*WHAT THE TASK ASKS*.
Below are the records; pull every line that includes "https".

*PROVIDED RECORDS*.
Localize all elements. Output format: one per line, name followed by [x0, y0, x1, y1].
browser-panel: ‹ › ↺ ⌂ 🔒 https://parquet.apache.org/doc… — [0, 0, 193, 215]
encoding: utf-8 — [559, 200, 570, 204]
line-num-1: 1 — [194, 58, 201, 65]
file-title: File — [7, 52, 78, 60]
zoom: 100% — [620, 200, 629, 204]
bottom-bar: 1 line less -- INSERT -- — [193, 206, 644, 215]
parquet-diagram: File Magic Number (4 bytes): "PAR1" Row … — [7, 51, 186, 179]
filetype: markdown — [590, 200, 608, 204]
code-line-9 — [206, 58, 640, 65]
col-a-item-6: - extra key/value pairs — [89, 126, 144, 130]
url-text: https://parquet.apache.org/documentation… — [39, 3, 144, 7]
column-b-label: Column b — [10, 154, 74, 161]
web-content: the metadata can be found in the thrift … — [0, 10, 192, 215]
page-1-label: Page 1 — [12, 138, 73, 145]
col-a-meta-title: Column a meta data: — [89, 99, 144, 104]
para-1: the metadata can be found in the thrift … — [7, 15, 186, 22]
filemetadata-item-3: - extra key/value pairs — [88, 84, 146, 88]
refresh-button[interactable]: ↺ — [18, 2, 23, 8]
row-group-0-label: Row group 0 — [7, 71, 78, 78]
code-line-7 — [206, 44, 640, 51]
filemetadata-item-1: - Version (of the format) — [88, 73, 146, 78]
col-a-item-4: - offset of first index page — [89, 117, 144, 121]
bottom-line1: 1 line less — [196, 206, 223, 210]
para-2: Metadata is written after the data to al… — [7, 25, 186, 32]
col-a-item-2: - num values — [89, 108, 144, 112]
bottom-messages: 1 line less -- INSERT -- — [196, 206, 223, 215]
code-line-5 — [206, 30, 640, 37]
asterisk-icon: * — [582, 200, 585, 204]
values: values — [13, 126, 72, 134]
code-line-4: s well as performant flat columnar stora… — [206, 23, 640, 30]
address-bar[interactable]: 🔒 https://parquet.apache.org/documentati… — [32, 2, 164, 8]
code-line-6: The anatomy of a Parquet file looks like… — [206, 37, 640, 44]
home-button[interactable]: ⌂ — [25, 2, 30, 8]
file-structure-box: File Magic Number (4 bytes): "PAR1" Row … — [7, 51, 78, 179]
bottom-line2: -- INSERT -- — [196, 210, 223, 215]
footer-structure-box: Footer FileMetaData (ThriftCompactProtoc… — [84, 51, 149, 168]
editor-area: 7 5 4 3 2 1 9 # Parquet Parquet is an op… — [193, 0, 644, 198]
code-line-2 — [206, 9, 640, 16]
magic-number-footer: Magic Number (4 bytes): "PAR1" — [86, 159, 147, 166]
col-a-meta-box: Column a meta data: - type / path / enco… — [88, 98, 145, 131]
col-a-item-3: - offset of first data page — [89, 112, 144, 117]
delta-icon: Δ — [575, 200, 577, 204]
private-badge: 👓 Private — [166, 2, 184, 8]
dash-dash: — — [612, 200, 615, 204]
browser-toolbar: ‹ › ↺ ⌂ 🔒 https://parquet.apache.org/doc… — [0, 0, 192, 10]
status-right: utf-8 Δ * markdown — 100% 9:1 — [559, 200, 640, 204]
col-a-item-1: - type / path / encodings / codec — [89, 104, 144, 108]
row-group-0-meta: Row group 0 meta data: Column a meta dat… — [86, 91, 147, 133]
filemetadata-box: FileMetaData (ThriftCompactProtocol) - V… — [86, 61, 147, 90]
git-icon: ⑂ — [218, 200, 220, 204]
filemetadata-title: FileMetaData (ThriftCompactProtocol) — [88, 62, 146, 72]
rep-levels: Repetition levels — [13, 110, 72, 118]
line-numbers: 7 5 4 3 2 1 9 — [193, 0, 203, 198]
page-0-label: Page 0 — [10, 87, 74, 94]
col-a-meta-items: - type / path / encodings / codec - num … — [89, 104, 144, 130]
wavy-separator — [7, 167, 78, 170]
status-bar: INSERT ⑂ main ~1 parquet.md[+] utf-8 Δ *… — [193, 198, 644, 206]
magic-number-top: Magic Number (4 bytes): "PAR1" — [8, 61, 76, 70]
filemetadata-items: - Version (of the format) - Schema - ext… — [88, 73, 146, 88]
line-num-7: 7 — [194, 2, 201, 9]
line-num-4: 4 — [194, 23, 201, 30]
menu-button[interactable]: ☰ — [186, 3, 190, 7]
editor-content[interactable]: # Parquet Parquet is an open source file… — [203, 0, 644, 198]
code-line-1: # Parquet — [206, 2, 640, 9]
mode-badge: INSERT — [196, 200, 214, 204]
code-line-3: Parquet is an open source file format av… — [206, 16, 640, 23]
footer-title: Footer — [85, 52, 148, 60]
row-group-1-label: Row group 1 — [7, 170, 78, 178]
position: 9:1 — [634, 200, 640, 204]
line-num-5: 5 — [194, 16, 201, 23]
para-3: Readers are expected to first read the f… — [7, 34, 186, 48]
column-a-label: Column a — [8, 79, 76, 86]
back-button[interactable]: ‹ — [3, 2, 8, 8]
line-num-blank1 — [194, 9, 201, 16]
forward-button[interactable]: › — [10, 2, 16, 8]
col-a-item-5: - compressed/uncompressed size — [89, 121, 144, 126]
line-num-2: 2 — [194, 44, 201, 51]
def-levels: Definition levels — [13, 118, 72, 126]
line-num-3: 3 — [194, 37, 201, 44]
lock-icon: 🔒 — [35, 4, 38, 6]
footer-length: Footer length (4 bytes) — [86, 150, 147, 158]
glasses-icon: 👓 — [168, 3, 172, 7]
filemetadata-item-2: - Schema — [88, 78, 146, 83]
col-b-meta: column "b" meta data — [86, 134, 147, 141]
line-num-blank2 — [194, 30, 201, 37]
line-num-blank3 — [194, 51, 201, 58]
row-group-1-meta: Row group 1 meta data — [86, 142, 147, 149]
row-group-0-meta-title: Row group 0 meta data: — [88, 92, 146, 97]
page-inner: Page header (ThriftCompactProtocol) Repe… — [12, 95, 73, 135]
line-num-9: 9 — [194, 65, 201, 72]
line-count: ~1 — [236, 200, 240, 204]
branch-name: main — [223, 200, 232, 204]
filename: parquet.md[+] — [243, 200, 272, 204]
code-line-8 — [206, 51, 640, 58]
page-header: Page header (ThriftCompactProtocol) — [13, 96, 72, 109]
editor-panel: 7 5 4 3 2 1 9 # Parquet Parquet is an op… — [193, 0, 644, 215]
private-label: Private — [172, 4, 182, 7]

*ANSWER TO THE EXERCISE*.
browser-panel: ‹ › ↺ ⌂ 🔒 https://parquet.apache.org/doc… — [0, 0, 193, 215]
url-text: https://parquet.apache.org/documentation… — [39, 3, 144, 7]
address-bar[interactable]: 🔒 https://parquet.apache.org/documentati… — [32, 2, 164, 8]
browser-toolbar: ‹ › ↺ ⌂ 🔒 https://parquet.apache.org/doc… — [0, 0, 192, 10]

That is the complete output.